Free Here Technologies App Optimizes Ecommerce Delivery for SMBs

Here Technologies, a provider of location and mapping solutions for companies worldwide including UPS and FedEx, has created a free navigation app that helps small business owners optimize ecommerce delivery routes by providing turn-by-turn navigation for multiple stop routes.

The app, called Here WeGo Deliver, was created in about three weeks by engineers at Here after the company decided it wanted to do something to help out local small businesses struggling as COVID-19 shut their doors to customers and online became a lifeline.

“Dozens of ideas came through, we decided to focus on three, and Here WeGo Deliver is one of them,” said Kirk Mitchell, SVP of Americas for Here in Chicago. “It was done quickly by a couple key engineers. We don’t typically deal with end customers, but COVID-19 was taking away jobs of servers and staff at cafes and restaurants.”

While restaurants and cafes have been the primary beneficiaries of the app so far, it could be used by any manner of small local businesses doing ecommerce delivery. Here is not conducting a major marketing push behind Here WeGo Deliver but is working through channels to get the word out.

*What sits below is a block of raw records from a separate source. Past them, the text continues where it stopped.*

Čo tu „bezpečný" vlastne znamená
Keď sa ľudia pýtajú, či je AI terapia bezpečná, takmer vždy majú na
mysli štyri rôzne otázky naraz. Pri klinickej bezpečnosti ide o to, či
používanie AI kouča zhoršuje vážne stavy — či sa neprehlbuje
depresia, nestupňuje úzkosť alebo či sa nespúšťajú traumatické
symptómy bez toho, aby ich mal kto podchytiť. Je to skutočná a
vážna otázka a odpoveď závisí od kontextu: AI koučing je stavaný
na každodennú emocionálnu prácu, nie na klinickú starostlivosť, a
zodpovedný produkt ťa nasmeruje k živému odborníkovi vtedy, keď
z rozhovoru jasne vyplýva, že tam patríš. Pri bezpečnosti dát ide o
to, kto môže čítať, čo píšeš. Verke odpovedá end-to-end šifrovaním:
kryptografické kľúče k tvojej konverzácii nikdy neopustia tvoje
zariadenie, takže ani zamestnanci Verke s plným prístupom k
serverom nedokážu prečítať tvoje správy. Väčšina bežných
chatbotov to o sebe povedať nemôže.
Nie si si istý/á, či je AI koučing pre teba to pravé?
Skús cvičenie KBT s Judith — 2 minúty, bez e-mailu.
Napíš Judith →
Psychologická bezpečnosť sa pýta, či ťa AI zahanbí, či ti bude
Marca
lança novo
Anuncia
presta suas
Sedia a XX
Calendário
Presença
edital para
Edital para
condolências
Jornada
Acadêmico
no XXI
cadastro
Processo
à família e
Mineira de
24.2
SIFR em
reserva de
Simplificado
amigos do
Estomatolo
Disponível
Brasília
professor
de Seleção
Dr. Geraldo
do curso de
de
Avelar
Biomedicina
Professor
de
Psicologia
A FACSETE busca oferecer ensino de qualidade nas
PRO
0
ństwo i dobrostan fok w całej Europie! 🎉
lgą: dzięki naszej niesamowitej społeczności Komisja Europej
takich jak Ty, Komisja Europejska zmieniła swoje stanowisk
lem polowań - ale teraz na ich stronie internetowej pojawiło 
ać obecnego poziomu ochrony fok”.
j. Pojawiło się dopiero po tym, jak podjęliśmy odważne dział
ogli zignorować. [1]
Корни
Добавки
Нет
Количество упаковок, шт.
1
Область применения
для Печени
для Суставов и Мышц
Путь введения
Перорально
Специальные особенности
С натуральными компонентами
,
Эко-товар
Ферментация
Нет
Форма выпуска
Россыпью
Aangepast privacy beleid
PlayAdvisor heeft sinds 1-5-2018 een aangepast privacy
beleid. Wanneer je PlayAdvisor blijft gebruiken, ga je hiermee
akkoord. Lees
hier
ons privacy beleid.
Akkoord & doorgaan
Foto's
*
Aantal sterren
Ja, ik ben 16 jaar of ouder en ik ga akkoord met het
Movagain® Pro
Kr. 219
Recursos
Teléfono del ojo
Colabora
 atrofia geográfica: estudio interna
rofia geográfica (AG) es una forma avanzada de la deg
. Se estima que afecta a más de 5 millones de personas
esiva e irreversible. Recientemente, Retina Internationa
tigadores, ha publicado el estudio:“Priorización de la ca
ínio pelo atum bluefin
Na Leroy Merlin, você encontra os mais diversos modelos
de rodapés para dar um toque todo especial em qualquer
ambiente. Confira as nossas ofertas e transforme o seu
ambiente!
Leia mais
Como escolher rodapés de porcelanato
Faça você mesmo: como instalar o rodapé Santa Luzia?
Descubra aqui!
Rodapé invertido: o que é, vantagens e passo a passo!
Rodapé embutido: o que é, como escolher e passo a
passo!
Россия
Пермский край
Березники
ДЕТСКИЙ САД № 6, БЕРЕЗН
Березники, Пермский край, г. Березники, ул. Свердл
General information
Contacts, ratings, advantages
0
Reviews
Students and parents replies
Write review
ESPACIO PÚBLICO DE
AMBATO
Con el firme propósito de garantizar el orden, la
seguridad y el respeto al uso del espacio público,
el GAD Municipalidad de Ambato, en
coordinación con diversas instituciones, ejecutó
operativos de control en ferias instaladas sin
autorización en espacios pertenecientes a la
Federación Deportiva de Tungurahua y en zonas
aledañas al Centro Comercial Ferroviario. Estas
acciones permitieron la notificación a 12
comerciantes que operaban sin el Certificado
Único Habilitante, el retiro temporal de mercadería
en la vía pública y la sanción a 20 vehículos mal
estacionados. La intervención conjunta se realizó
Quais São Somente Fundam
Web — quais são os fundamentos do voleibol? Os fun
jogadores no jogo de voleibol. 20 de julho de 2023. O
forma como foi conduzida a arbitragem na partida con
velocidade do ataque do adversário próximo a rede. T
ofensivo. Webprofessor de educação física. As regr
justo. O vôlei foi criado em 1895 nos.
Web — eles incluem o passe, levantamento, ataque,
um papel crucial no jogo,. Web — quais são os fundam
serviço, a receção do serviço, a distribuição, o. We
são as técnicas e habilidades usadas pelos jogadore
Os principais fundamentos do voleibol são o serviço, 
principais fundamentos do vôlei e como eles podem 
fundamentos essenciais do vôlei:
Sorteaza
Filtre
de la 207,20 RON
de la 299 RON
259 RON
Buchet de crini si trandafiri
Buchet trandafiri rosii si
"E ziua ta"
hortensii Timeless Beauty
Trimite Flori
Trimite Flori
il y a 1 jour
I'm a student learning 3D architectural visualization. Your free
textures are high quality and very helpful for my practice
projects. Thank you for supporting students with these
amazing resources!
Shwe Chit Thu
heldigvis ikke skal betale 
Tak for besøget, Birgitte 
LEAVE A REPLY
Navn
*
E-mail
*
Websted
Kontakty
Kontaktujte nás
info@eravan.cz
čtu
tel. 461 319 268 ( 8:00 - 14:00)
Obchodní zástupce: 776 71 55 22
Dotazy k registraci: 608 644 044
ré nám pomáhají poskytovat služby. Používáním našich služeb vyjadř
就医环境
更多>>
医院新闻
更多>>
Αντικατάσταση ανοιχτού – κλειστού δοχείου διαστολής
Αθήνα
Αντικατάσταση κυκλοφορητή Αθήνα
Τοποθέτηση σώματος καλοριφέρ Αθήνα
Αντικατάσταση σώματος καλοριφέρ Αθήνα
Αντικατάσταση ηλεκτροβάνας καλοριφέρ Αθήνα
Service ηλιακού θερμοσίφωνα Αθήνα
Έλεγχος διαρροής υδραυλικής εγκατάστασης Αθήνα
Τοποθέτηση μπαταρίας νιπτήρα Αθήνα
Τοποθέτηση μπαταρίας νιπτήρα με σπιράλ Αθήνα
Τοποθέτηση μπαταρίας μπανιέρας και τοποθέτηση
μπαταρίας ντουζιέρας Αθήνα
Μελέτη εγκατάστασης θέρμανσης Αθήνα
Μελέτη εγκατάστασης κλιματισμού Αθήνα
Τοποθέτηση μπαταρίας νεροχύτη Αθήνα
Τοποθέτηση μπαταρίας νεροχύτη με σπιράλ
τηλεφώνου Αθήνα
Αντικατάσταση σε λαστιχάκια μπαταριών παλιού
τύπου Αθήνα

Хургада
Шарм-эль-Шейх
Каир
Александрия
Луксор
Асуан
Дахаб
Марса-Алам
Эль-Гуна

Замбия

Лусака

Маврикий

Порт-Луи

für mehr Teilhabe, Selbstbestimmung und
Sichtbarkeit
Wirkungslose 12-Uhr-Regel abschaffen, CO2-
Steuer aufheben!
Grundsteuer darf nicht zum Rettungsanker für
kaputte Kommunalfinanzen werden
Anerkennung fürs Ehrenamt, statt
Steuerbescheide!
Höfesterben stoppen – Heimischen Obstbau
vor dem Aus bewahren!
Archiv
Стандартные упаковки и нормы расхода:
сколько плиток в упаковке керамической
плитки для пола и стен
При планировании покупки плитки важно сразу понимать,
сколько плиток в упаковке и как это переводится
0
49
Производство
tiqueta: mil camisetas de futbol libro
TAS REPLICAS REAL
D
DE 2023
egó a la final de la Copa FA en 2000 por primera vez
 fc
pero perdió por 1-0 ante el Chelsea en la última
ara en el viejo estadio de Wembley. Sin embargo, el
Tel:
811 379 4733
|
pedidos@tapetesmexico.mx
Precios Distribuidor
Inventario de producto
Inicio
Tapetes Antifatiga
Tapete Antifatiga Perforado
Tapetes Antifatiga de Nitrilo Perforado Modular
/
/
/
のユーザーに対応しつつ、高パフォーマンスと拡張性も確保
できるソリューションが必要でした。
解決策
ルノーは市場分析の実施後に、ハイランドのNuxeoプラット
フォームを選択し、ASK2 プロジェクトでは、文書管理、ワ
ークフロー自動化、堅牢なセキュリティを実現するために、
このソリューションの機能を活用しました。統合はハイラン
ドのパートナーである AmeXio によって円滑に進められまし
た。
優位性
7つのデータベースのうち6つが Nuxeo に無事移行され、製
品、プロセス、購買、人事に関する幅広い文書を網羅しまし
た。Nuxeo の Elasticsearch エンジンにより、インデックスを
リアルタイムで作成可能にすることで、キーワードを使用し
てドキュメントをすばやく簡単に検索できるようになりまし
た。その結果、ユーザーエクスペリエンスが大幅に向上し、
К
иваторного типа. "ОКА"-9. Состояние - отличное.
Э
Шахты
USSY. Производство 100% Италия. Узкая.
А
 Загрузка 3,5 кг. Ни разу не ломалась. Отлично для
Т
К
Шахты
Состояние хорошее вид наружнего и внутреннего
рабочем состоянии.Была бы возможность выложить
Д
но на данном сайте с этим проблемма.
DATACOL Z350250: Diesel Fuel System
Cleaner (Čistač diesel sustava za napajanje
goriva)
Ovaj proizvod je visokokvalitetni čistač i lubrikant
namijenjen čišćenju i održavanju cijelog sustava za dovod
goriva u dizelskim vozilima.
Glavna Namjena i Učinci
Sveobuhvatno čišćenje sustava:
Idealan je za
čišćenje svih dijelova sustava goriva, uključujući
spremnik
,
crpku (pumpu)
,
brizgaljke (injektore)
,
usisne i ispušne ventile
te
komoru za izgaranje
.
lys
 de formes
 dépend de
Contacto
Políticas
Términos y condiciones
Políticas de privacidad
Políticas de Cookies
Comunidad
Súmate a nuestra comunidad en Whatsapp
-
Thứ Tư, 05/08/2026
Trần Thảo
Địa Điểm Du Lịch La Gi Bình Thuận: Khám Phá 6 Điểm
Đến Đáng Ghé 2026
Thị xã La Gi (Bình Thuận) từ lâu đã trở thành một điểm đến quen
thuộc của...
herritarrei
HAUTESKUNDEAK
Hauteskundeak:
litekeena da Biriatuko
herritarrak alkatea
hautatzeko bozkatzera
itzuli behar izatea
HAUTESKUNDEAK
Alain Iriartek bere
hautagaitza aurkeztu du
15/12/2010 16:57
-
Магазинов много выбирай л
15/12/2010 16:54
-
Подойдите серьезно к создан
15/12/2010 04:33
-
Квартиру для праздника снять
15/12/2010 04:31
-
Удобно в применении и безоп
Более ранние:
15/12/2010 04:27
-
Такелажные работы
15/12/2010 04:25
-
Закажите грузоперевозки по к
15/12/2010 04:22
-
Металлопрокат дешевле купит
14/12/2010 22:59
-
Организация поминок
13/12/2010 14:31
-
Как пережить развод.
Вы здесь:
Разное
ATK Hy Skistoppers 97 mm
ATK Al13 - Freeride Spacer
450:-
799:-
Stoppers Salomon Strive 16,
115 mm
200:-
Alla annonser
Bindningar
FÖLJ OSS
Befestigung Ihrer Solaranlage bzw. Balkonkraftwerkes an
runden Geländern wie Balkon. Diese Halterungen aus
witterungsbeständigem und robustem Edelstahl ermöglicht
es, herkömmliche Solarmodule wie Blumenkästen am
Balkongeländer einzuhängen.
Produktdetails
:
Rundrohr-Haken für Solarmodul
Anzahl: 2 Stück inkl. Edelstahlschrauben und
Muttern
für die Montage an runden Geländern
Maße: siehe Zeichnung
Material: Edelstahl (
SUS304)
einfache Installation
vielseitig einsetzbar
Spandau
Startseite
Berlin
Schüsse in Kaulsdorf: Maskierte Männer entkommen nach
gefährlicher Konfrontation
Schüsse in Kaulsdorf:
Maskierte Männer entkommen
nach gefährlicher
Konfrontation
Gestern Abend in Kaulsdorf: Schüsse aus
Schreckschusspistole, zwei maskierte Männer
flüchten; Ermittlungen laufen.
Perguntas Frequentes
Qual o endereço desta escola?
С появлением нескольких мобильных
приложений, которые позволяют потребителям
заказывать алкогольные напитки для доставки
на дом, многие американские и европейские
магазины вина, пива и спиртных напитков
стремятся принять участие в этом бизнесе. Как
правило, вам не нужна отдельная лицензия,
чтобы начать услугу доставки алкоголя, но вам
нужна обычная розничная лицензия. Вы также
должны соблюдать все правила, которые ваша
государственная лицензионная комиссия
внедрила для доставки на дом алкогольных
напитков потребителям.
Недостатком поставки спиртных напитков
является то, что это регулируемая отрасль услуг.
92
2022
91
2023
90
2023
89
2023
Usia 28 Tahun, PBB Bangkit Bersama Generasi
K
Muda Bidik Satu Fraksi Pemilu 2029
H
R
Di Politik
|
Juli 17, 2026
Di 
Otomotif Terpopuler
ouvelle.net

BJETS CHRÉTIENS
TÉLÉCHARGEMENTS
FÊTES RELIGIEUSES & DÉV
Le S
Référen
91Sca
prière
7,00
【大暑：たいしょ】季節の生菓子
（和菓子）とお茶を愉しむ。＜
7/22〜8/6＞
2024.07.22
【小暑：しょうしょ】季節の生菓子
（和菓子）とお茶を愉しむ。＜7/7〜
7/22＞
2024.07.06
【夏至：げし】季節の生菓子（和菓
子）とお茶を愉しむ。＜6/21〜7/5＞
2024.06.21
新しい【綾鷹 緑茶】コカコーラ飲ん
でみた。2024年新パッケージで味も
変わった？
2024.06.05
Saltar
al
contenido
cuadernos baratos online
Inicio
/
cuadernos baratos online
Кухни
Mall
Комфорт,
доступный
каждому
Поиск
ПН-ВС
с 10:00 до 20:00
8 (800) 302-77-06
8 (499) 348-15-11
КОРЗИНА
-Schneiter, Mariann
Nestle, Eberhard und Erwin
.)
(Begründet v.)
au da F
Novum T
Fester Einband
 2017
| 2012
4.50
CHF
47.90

Mitchell said it’s a very lightweight tool for optimizing and scheduling deliveries, relying on basic data attributes vs. the thousands that power a technology like UPS’s Orion navigation system. It was trialed in Australia by a restaurant chain called Casual Mondays, which saw good results, including adding frozen meal delivery for its customers.

The app is free through the end of the year, but Mitchell said Here has no plans to productize it. Delivery stops can be imported by Excel, and drivers receive navigation links by email which they click open to get their directions. There are plenty of ecommerce delivery services and apps out there, but they command a fee that can be as much as 35% of an order, and many SMBs operate on very thin margins.

“Businesses are able to take staff that normally would be waiting tables and keep them employed,” Mitchell said. “They’re able in some instances to reduce the time of deliveries. But the key benefit is, using a planning tool that would otherwise cost them a lot of money.”